In the case studies, two more effect types were predicted for mutations: deleterious and structural destabilization. Both of these were specific to coding regions. Deleterious effects were assumed according to significant SIFT scores (SIFT score <0.05).[72] Structural destabilization was assumed according to predicted significant ΔΔG scores (ΔΔG > 2).[73] SIFT and ΔΔG scores were acquired from Mutfunc.[66]

Gene Product Feature Annotations

GlpK features were acquired from Uniprot,[63] EcoCyc,[64] Pfam,[65] Mutfunc,[66] and individual publications.[74]

Gene Product Structures and Distances between Mutated Residues and Features

Distances between mutated residues and the residues of functional features were calculated using gene product 3D structures and the Cartesian distance formula. GlpK was represented by the 3EZW PDB model. Structures for Crr, CyaA, and PykF were obtained from those provided with the iML1515 model of E. coli K-12 MG1655.[51]

Software Scripts

The software scripts and data supporting the conclusions of this article are archived in the following open-access archive repository: 10.5281/zenodo.5108958.

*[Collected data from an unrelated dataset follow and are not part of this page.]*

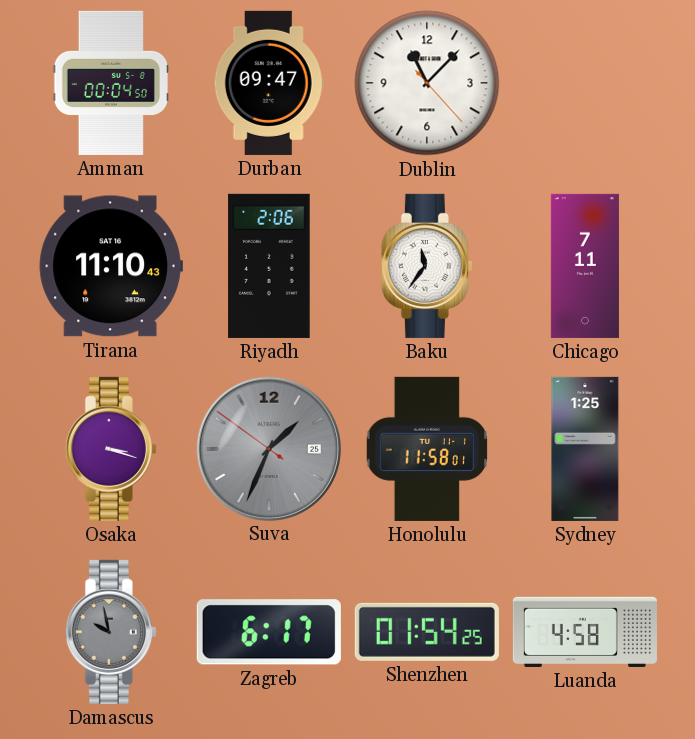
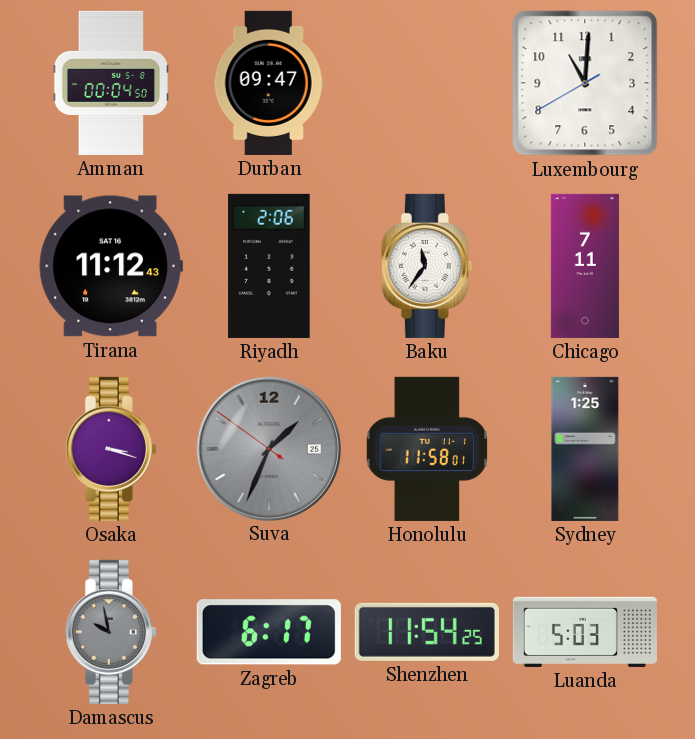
Dublin: 11:07 -> none
Luxembourg: none -> 11:00
Tirana: 11:10 -> 11:12
Shenzhen: 01:54 -> 11:54
Luanda: 4:58 -> 5:03
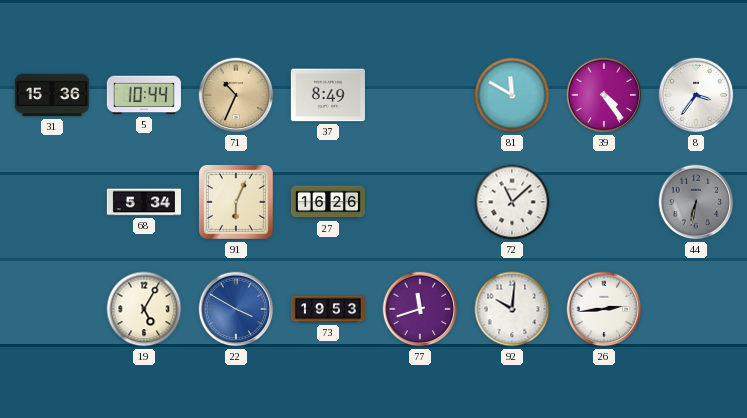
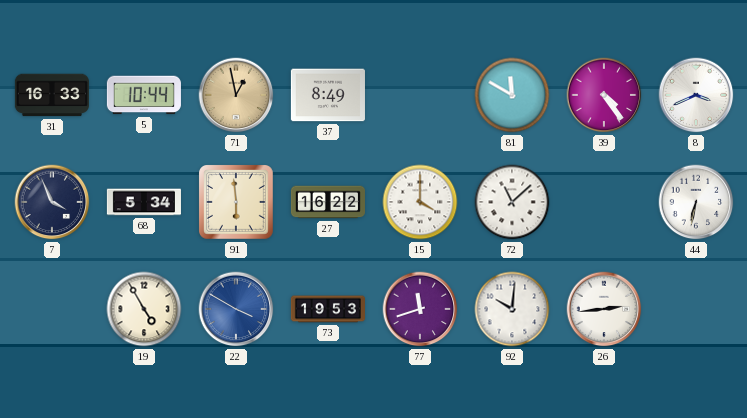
31: 15:36 -> 16:33
71: 10:34 -> 12:58
8: 3:36 -> 3:41
7: none -> 3:56
91: 6:04 -> 5:59
27: 16:26 -> 16:22
15: none -> 4:00
44 dial: grey -> white
19: 5:05 -> 4:55
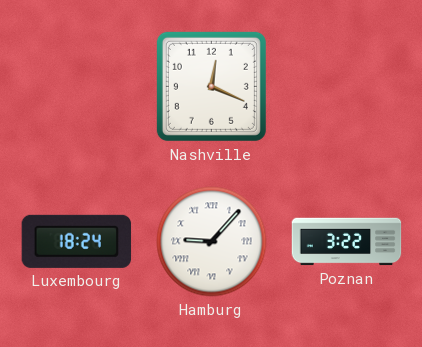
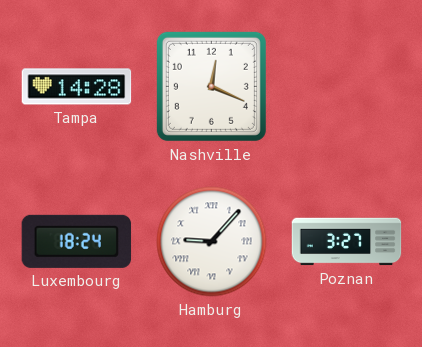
Tampa: none -> 14:28
Poznan: 3:22 -> 3:27
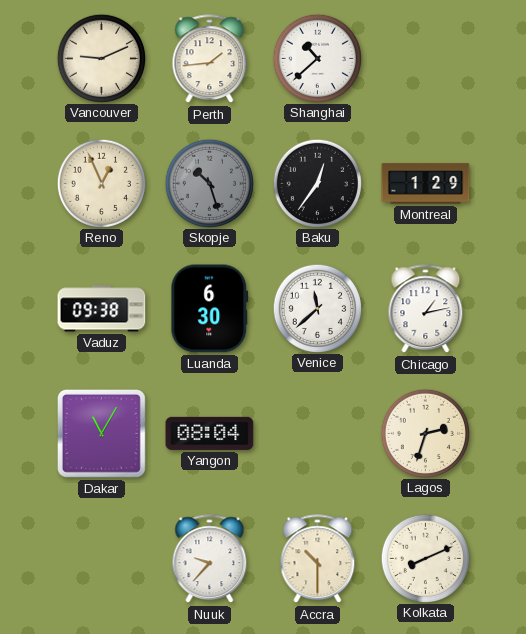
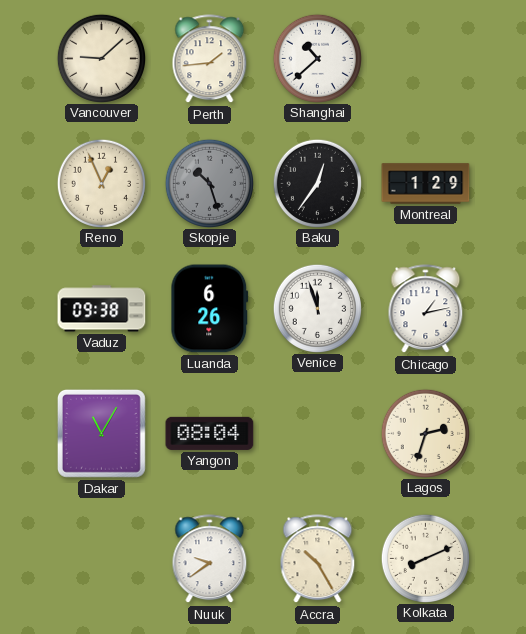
Vancouver: 9:11 -> 9:08
Luanda: 6:30 -> 6:26
Venice: 11:38 -> 11:57
Nuuk: 9:37 -> 9:39
Accra: 10:30 -> 10:25
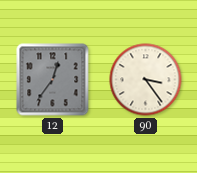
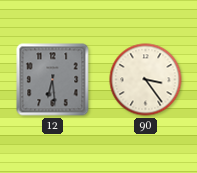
12: 12:36 -> 6:29
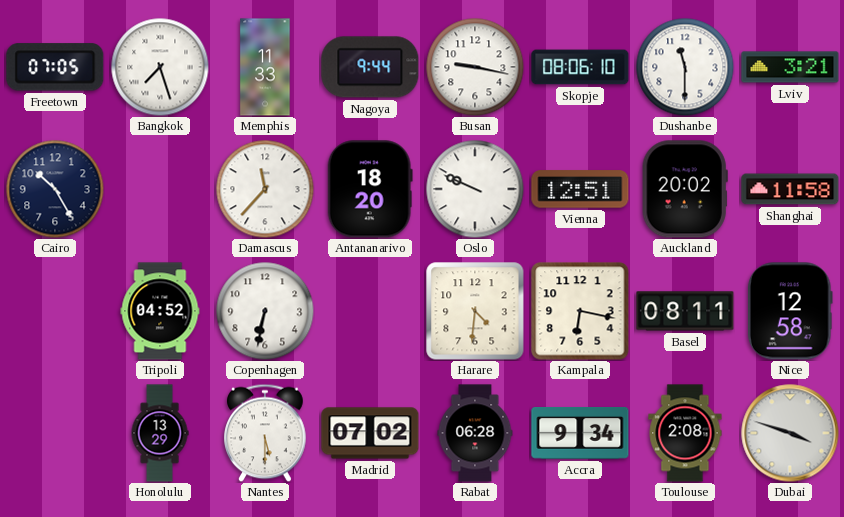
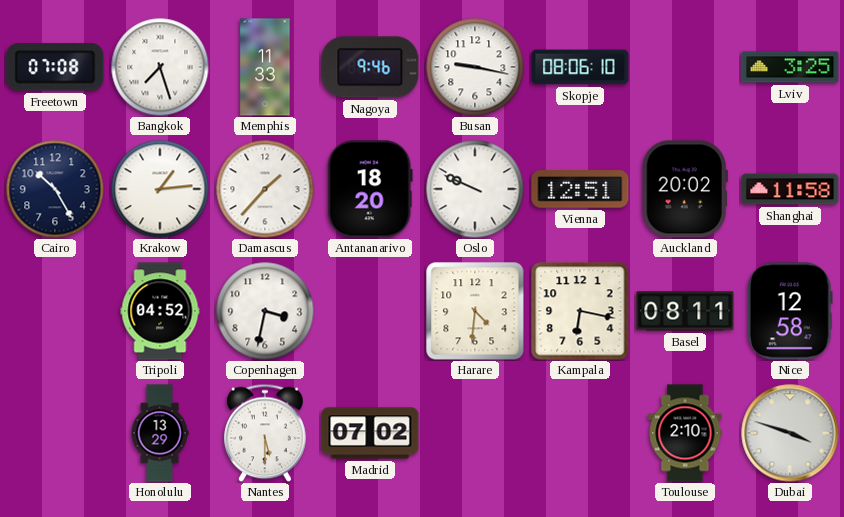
Freetown: 07:05 -> 07:08
Nagoya: 9:44 -> 9:46
Dushanbe: 11:30 -> none
Lviv: 3:21 -> 3:25
Krakow: none -> 1:14
Damascus: 11:37 -> 1:37
Copenhagen: 6:32 -> 3:32
Rabat: 06:28 -> none
Accra: 9:34 -> none
Toulouse: 2:08 -> 2:10
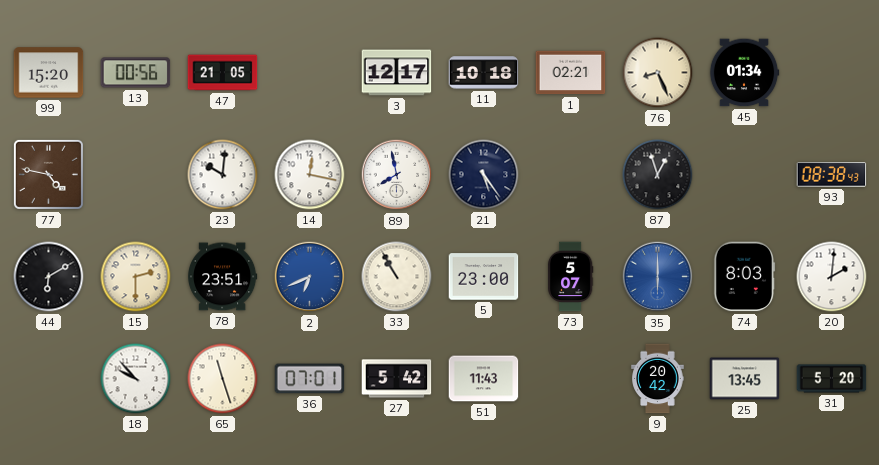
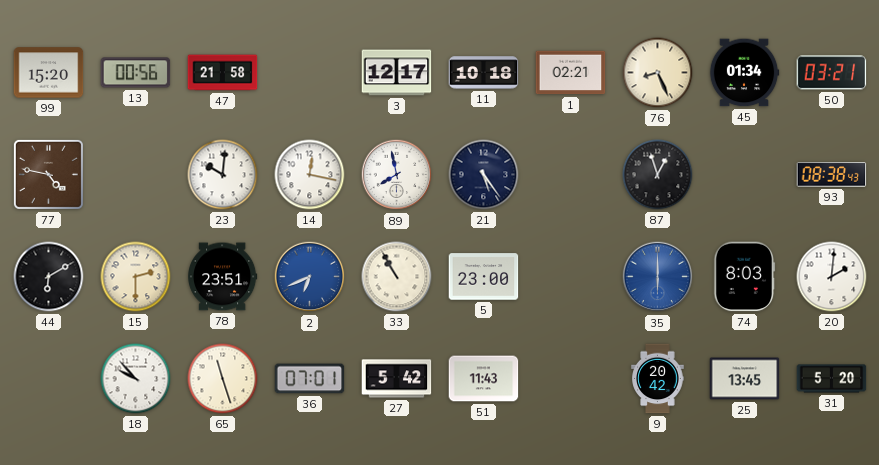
47: 21:05 -> 21:58
50: none -> 03:21
73: 5:07 -> none
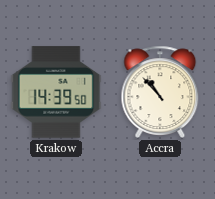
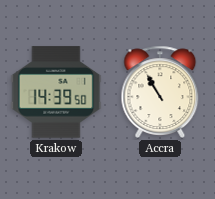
Accra: 10:53 -> 10:55
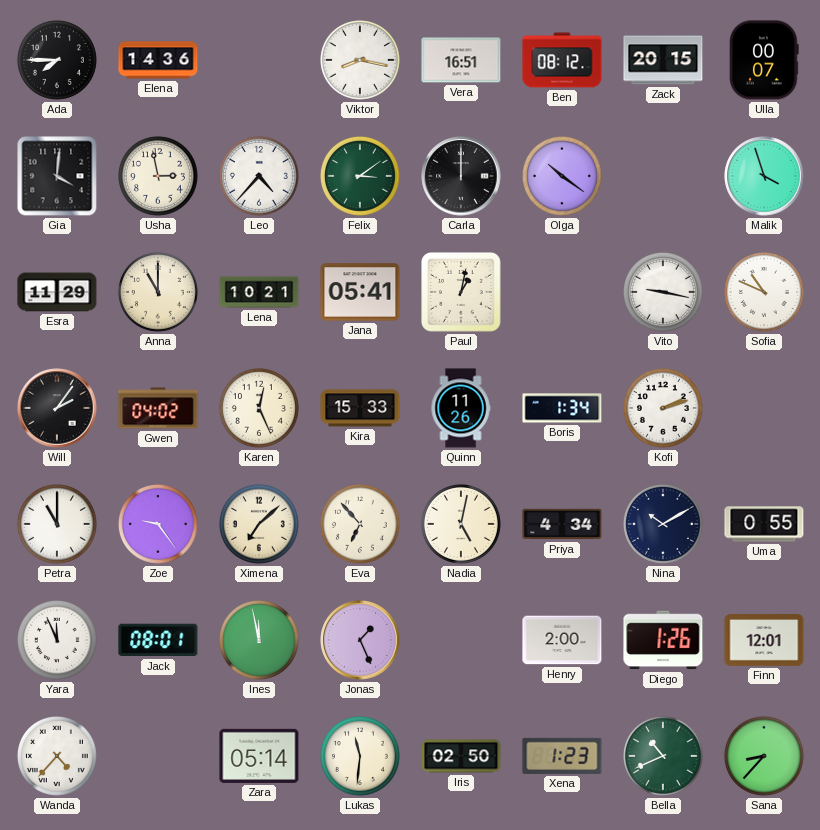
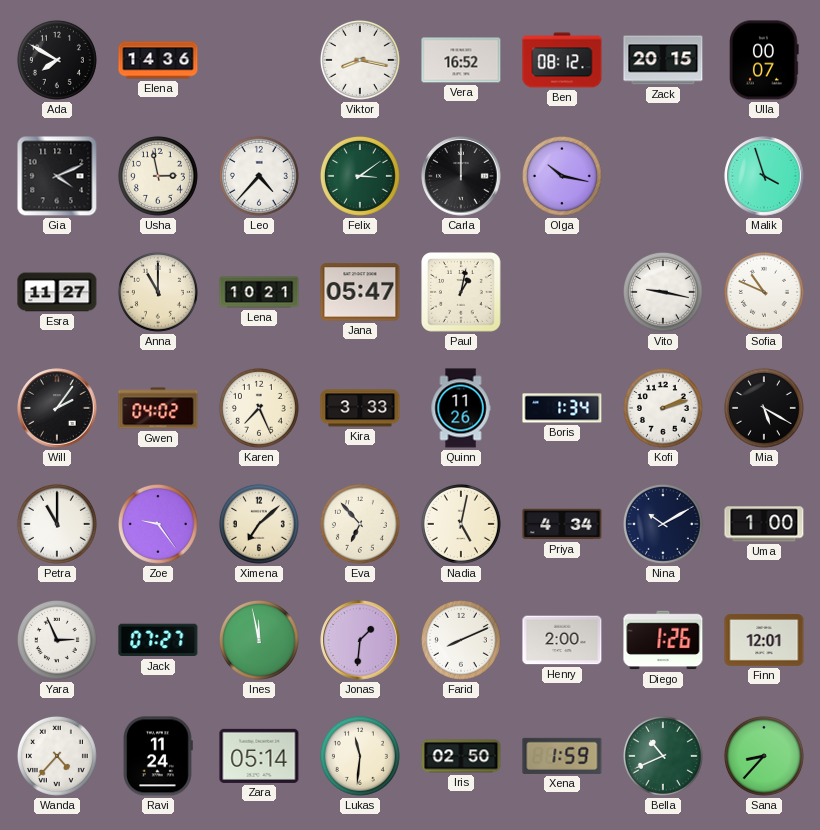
Ada: 7:45 -> 7:50
Vera: 16:51 -> 16:52
Gia: 4:01 -> 4:11
Olga: 10:21 -> 10:17
Esra: 11:29 -> 11:27
Jana: 05:41 -> 05:47
Karen: 12:26 -> 7:26
Kira: 15:33 -> 3:33
Mia: none -> 5:20
Uma: 0:55 -> 1:00
Yara: 11:56 -> 2:56
Jack: 08:01 -> 07:27
Jonas: 1:26 -> 1:31
Farid: none -> 8:11
Ravi: none -> 11:24
Xena: 1:23 -> 1:59
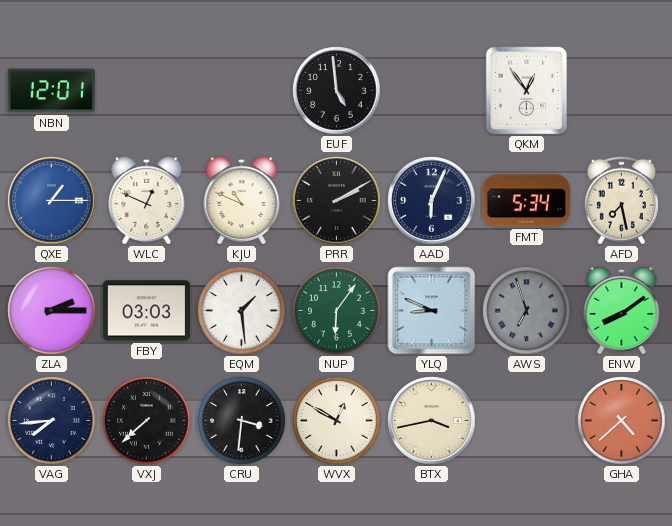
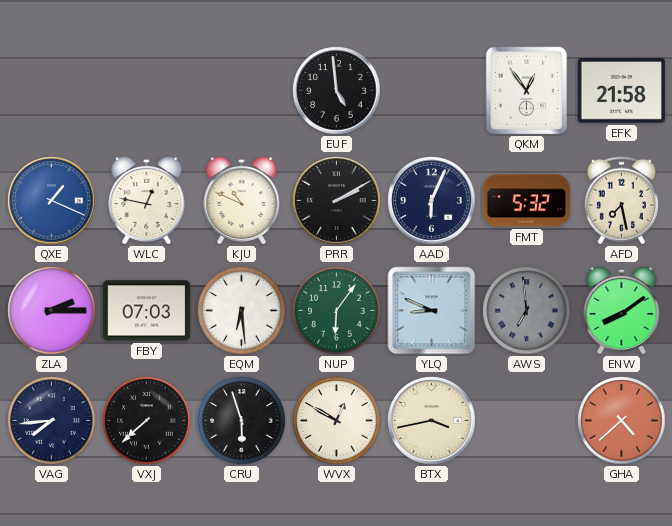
NBN: 12:01 -> none
EFK: none -> 21:58
QXE: 1:15 -> 1:19
WLC: 12:49 -> 12:47
FMT: 5:34 -> 5:32
FBY: 03:03 -> 07:03
EQM: 1:29 -> 6:29
AWS: 6:57 -> 6:59
CRU: 3:31 -> 5:57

Availability of Data and Materials

The data sets supporting the conclusions of this article are available in the following open-access archive repository: 10.5281/zenodo.5108958. These data sets are also available in the ALEdb database.[22]

Mutation Data Cleaning

The mutations from ALEdb are initially described relative to the sample and the genome reference. Since some of these experiments include midpoint samples, mutations that emerge within a midpoint sample and carried through to an end point sample can get counted more than once per ALE, which would result in an inappropriately inflated mutation count. Unique ALE mutations were therefore only considered once per ALE. Starting strain mutations were filtered out of the ALE experiment mutation data sets according to their publications after being exported from ALEdb. ALE replicates containing hypermutators were also removed from the data set. An ALE replicate was predicted to host a hypermutator strain if two conditions were met: (1) a hypermutator gene[75] was mutated within the ALE replicate, and (2) the number of mutations found within the ALE replicate was labeled as an outlier relative to boxplot quartiles when considering the distribution of mutation counts for all ALE replicates used in this study. Mutations in population samples with a frequency below 50% were filtered out to instead focus on mutations that demonstrate dominant selection within a sample. In calculating correlations between mutated genomic features and generating the network diagrams of multiscaled mutated features, large deletions were removed to filter out large sets of mutated features that were only mutated once.

Quantitative Plots

Unless otherwise stated, figure plots were generated using Matplotlib version 3.0.3[76] and Seaborn version 0.11[77] or Plotly[78] Python software packages.

Network Diagrams

The network diagrams of multiscale mutated features were generated using Cytoscape.js.[79]

Mutation Needle Plots

The mutation needle plots were generated using the trackViewer R software package.[80]

Oncoplots

The oncoplots were generated using the ComplexHeatmap R software package.[81]

3D Protein Structures

The visualizations for the 3D protein structures were generated using the NGL software package.[82]